Could you restate all of the records below exactly, with the pictures left out?

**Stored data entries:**

*** Block opens ***

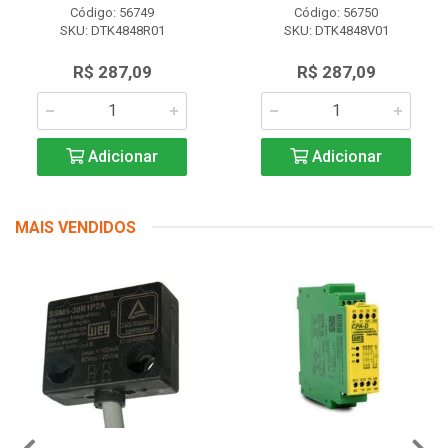
Código: 56749
Código: 56750
SKU: DTK4848R01
SKU: DTK4848V01
R$ 287,09
R$ 287,09
Adicionar
Adicionar
MAIS VENDIDOS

*** Block closes ***

**Solved exercise:**
Código: 56749
Código: 56750
SKU: DTK4848R01
SKU: DTK4848V01
R$ 287,09
R$ 287,09
Adicionar
Adicionar
MAIS VENDIDOS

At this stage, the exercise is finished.